Die im Endergebnis verwendeten Musikstücke und Soundeffekte dürfen nur als Gesamtheit des Endergebnisses genutzt werden. Eine Nutzung und/oder Veröffentlichung der Musikstücke oder Soundeffekte, außerhalb des bereitgestellten Endergebnisses oder in völlig anderen Projekten, ist untersagt. Die Nutzungsrechte der Musikstücke und/oder Soundeffekte werden für einen bestimmten Umfang, durch Jeffrey Marks Videographie Einzelunternehmen, extern bei verschiedenen Anbietern erworben und sind Teil der Gesamtproduktion. Abweichungen zu "§ 9 Nutzungsumfang der Musik (inkl. Soundeffekte) als Teil des Endergebnisses" sind nur mit ausdrücklicher, schriftlicher Genehmigung des Dienstleisters gestattet. Im Falle der Produktion eines Musikvideos, wird der Musiktitel durch den Auftraggeber bereitgestellt.

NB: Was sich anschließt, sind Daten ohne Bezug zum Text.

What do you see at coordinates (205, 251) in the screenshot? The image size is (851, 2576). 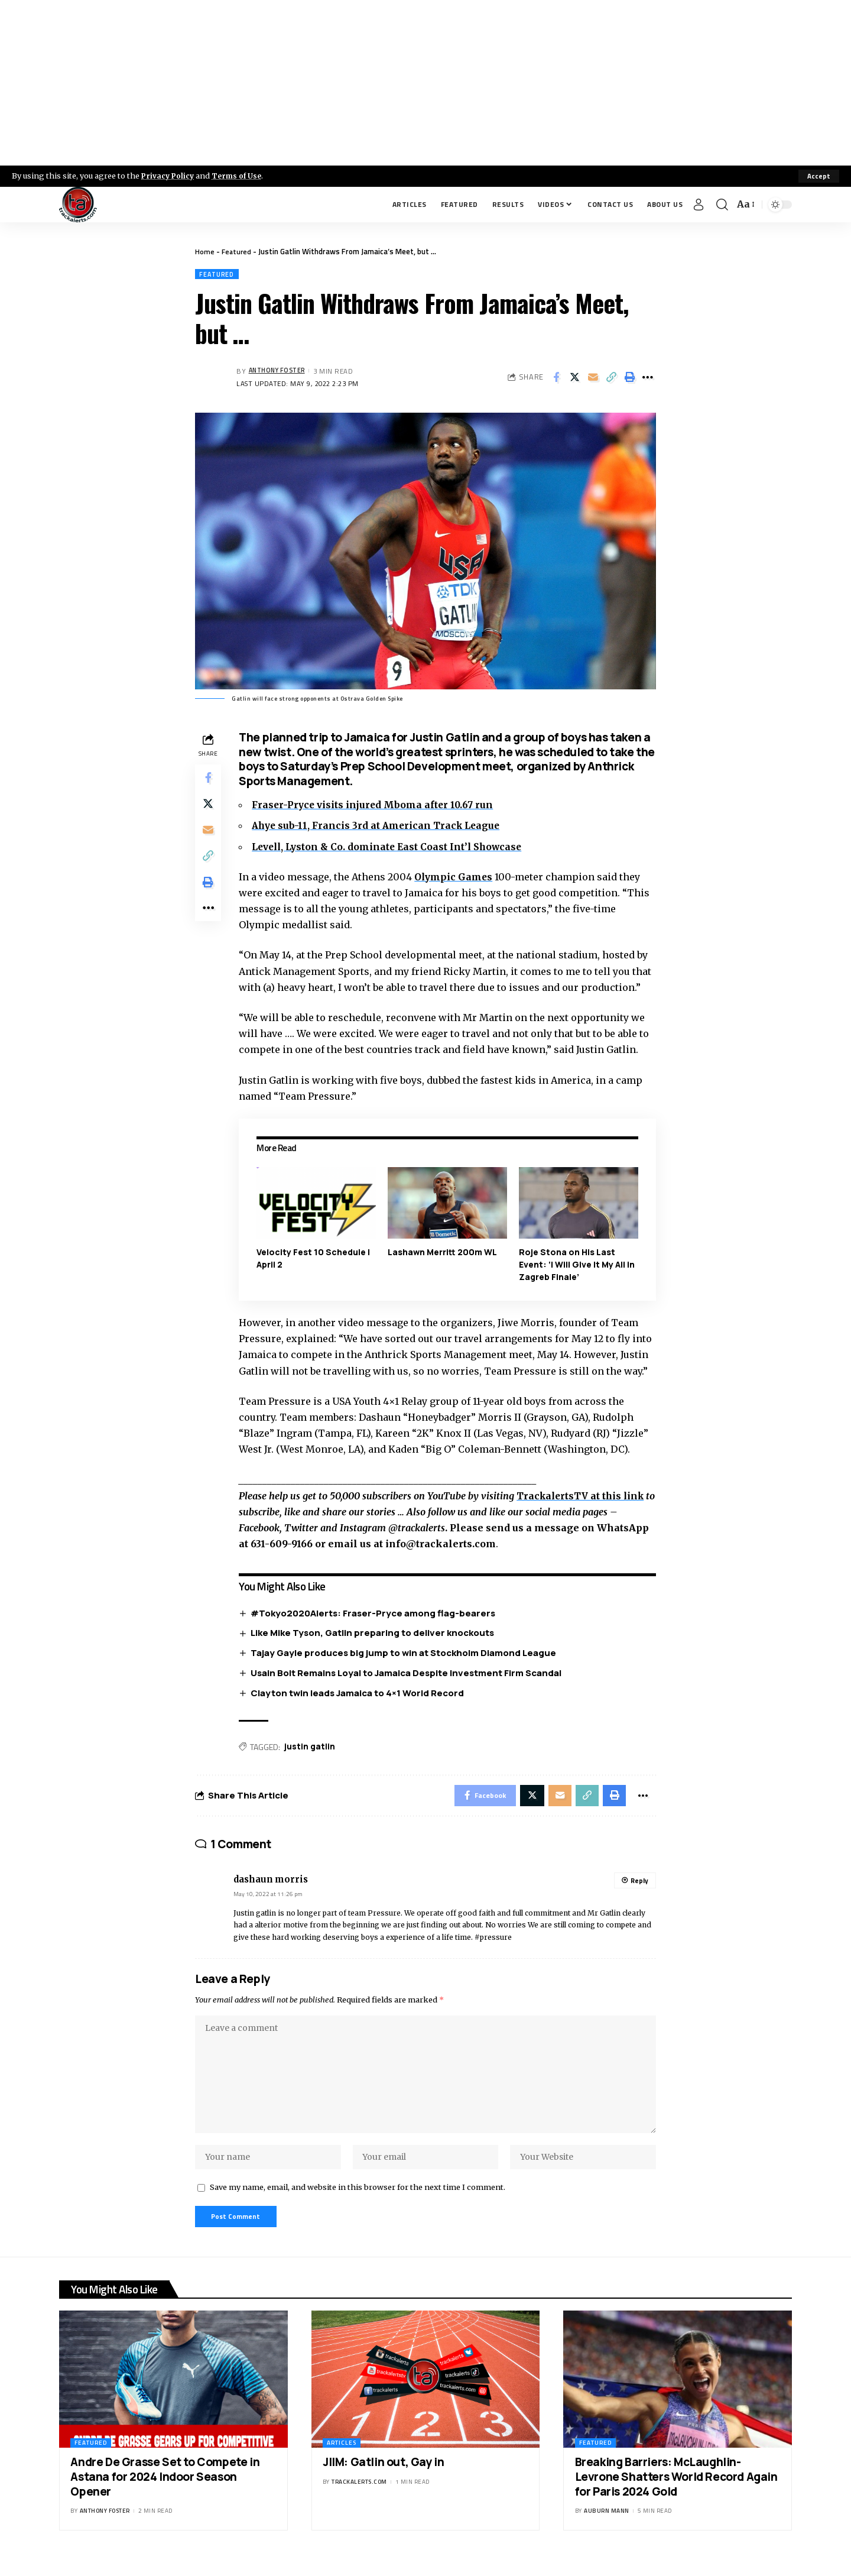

Der Auftraggeber versichert der rechtmäßige Urheber zu sein. Jeffrey Marks Videographie Einzelunternehmen wird das Nutzungsrecht des bereitgestellten Musikstückes, im Rahmen des Gesamtergebnisses, in vorab vereinbartem Maße eingeräumt. Sollte hierzu vorab keine Vereinbarung getroffen worden sein, so wird dem Dienstleister das Recht zur uneingeschränkten Veröffentlichung des Musikstückes, als Teil des Gesamtergebnisses, eingeräumt.

 

§ 10 Bereitstellung von Rohmaterial

 

Ein Anspruch auf Herausgabe von aufgezeichnetem Rohmaterial besteht nicht. Eine Herausgabe von Rohmaterial erfolgt grundsätzlich nicht.

 

§ 11 Rechte am eigenen Bild

 

Grundlage zu den Rechten am eigenen Bild ist § 22 KunstUrhG Gesetz betreffend das Urheberrecht an Werken der bildenden Künste und der Photographie

 

"Bildnisse dürfen nur mit Einwilligung des Abgebildeten verbreitet oder öffentlich zur Schau gestellt werden. Die Einwilligung gilt im Zweifel als erteilt, wenn der Abgebildete dafür, daß er sich abbilden ließ, eine Entlohnung erhielt. Nach dem Tode des Abgebildeten bedarf es bis zum Ablaufe von 10 Jahren der Einwilligung der Angehörigen des Abgebildeten. Angehörige im Sinne dieses Gesetzes sind der überlebende Ehegatte oder Lebenspartner und die Kinder des Abgebildeten und, wenn weder ein Ehegatte oder Lebenspartner noch Kinder vorhanden sind, die Eltern des Abgebildeten."

 

Jeder, für das beauftragte Projekt, Abzubildende hat vor dem Videodreh eine Einwilligungserklärung zu unterzeichnen. Weigert sich ein Abzubildender gegen die Unterzeichnung der Einwilligungserklärung kann Aufzeichnung der betroffenen Person nicht erfolgen.

 

§ 12 Salvatorische Klausel

 

Sollten einzelne Bestimmungen dieses Vertrages unwirksam oder undurchführbar sein oder nach Vertragsschluss unwirksam oder undurchführbar werden, bleibt davon die Wirksamkeit des Vertrages im Übrigen unberührt. An die Stelle der unwirksamen oder undurchführbaren Bestimmung soll diejenige wirksame und durchführbare Regelung treten, deren Wirkungen der wirtschaftlichen Zielsetzung am nächsten kommen, die die Vertragsparteien mit der unwirksamen bzw. undurchführbaren Bestimmung verfolgt haben. Die vorstehenden Bestimmungen gelten entsprechend für den Fall, dass sich der Vertrag als lückenhaft erweist.